Expliciete Directe Instructie (EDI)

Sinds 2022 maakt onze school gebruik van EDI. Wij hebben hier voor gekozen omdat EDI er voor zorgt de leerstof succesvol aan aan alle leerlingen wordt aangeleerd; de sterke, de gemiddelde én de risicoleerlingen.

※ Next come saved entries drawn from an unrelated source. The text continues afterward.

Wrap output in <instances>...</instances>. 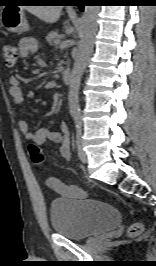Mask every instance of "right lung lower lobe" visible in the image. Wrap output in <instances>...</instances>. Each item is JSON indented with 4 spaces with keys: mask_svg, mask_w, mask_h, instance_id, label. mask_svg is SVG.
<instances>
[{
    "mask_svg": "<svg viewBox=\"0 0 156 266\" xmlns=\"http://www.w3.org/2000/svg\"><path fill=\"white\" fill-rule=\"evenodd\" d=\"M77 3H78L77 5H78V7L80 8V10L83 11V8H84V5H85V4H84L82 1L77 2Z\"/></svg>",
    "mask_w": 156,
    "mask_h": 266,
    "instance_id": "98d812e1",
    "label": "right lung lower lobe"
}]
</instances>
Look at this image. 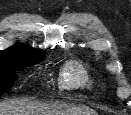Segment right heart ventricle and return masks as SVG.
Returning <instances> with one entry per match:
<instances>
[{
  "instance_id": "right-heart-ventricle-1",
  "label": "right heart ventricle",
  "mask_w": 131,
  "mask_h": 115,
  "mask_svg": "<svg viewBox=\"0 0 131 115\" xmlns=\"http://www.w3.org/2000/svg\"><path fill=\"white\" fill-rule=\"evenodd\" d=\"M95 86L90 70L82 63L70 60L65 63L60 73V87L64 90L85 89Z\"/></svg>"
}]
</instances>
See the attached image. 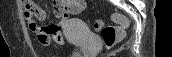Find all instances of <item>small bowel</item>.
I'll use <instances>...</instances> for the list:
<instances>
[{"mask_svg":"<svg viewBox=\"0 0 172 57\" xmlns=\"http://www.w3.org/2000/svg\"><path fill=\"white\" fill-rule=\"evenodd\" d=\"M28 4L37 7L34 1L25 0V9L28 7ZM53 5L55 8L54 19L46 25H39L36 22V20H45L46 12L43 9L37 7L39 12L34 16L25 14L30 30L36 35L38 41L45 46H51L55 43L63 45L65 43L62 30L66 27V19L69 14L79 13L84 7V1L56 0ZM55 19H60V22L56 23Z\"/></svg>","mask_w":172,"mask_h":57,"instance_id":"1","label":"small bowel"}]
</instances>
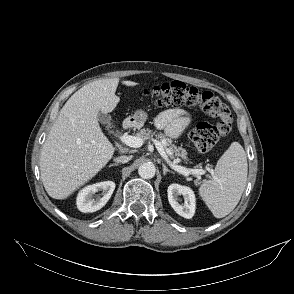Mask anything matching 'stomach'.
<instances>
[{"mask_svg":"<svg viewBox=\"0 0 294 294\" xmlns=\"http://www.w3.org/2000/svg\"><path fill=\"white\" fill-rule=\"evenodd\" d=\"M147 118H148L147 112L142 109L136 110L131 117L133 124L138 128L144 125Z\"/></svg>","mask_w":294,"mask_h":294,"instance_id":"1","label":"stomach"}]
</instances>
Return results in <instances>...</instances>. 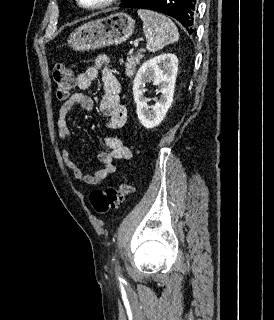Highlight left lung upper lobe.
Wrapping results in <instances>:
<instances>
[{
	"mask_svg": "<svg viewBox=\"0 0 274 320\" xmlns=\"http://www.w3.org/2000/svg\"><path fill=\"white\" fill-rule=\"evenodd\" d=\"M126 1H127V0H124V2H123V3H125ZM123 3H122V4H123Z\"/></svg>",
	"mask_w": 274,
	"mask_h": 320,
	"instance_id": "1",
	"label": "left lung upper lobe"
}]
</instances>
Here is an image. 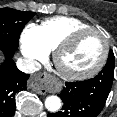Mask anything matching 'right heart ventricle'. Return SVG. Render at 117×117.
<instances>
[{
    "mask_svg": "<svg viewBox=\"0 0 117 117\" xmlns=\"http://www.w3.org/2000/svg\"><path fill=\"white\" fill-rule=\"evenodd\" d=\"M91 27L87 23L74 17L57 16L44 20L39 26V36L44 46L55 50L57 45L72 31Z\"/></svg>",
    "mask_w": 117,
    "mask_h": 117,
    "instance_id": "1",
    "label": "right heart ventricle"
}]
</instances>
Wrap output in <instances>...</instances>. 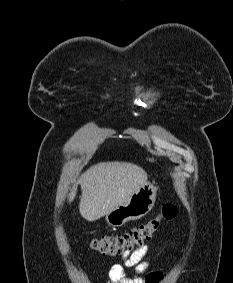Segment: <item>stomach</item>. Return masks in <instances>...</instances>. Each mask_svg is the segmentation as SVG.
Returning <instances> with one entry per match:
<instances>
[{
	"label": "stomach",
	"mask_w": 233,
	"mask_h": 283,
	"mask_svg": "<svg viewBox=\"0 0 233 283\" xmlns=\"http://www.w3.org/2000/svg\"><path fill=\"white\" fill-rule=\"evenodd\" d=\"M157 188L146 181L123 204L105 215L108 225L120 227L131 220L144 217L154 206Z\"/></svg>",
	"instance_id": "0dacf381"
}]
</instances>
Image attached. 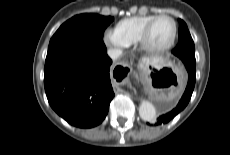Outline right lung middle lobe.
Instances as JSON below:
<instances>
[{"mask_svg":"<svg viewBox=\"0 0 230 155\" xmlns=\"http://www.w3.org/2000/svg\"><path fill=\"white\" fill-rule=\"evenodd\" d=\"M113 19L91 13L72 17L52 36L47 57L69 49H104L103 34Z\"/></svg>","mask_w":230,"mask_h":155,"instance_id":"1","label":"right lung middle lobe"}]
</instances>
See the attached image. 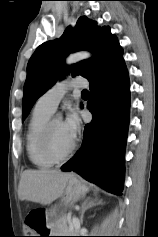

Een EDI-les is als volgt opgebouwd:

  • Lesdoel. Dit doel wordt expliciet met de kinderen gedeeld; door voor te lezen of op het bord te schrijven.
  • Activeren van voorkennis. De leerlingen krijgen een opdracht die aansluit bij de te geven les, maar daarvoor ze de benodigde kennis al in huis hebben.
  • Onderwijzen van het concept. Wat betekenen de thermen die de kinderen tegenkomen in de les?
  • Onderwijzen van de vaardigheid. Het aanleren van de juiste strategie.
  • Belang van de les. Waarom doen de kinderen deze les? Waarom moeten ze dit weten en wat kunnen ze er mee?
  • Begeleide inoefening. De leerlingen nemen het toepassen van de leerstof over. Ondertussen controleert de leerkracht telkens of ze het correct doen en begrijpen.
  • Lesafsluiting. De leerlingen maken opdrachten of beantwoorden vragen om te laten zien dat ze het lesdoel beheersen. Daarna mogen ze pas zelfstandig inoefenen. 
  • Zelfstandige verwerking.
  • Verlengde instructie. De leerlingen waarbij bij de lesafsluiting bleek dat ze het lesdoel nog niet voldoende beheersen, krijgen een verlengde instructie van de leerkracht.
 

 

Verschillende fases van verantwoordelijkheid

Tijdens een EDI-les verschuift de verantwoordelijkheid van de leerkracht naar de leerlingen. Het gaat zo: ‘Ik doe het voor, we doen het samen, jij doet het zelf’. De fase van begeleide inoefening is de brug tussen de instructie en de zelfstandige verwerking. Om optimaal te leren, is deze fase onmisbaar. Je kunt onduidelijkheden ophelderen en misvattingen voorkomen. We dragen daarom de verantwoordelijkheid over in vier delen:

 

  1. Ik-fase: De leerkracht doet elke stap voor en laat de leerlingen deze herhalen.
  2. Wij-fase: De leerkracht doet één stap voor en laat de leerlingen de volgende stap zelf uitvoeren.
  3. Jullie-fase: De leerkracht geeft een voorbeeldopdracht en laat de leerlingen alle stappen zelf uitvoeren en controleert elke stap met behulp van wisbordjes. Op deze manier kan de leerkracht snel scannen welke kinderen zelfstandig verder kunnen in de jij fase en welke kinderen verlengde instructie nodig hebben.
  4. Jij-fase: De kinderen gaan nu zelfstandig aan de slag met de verwerking van de stof. De kinderen waarvan de leerkracht heeft gezien dat ze de stof nog niet helemaal begrijpen, krijgen verlengde instructie.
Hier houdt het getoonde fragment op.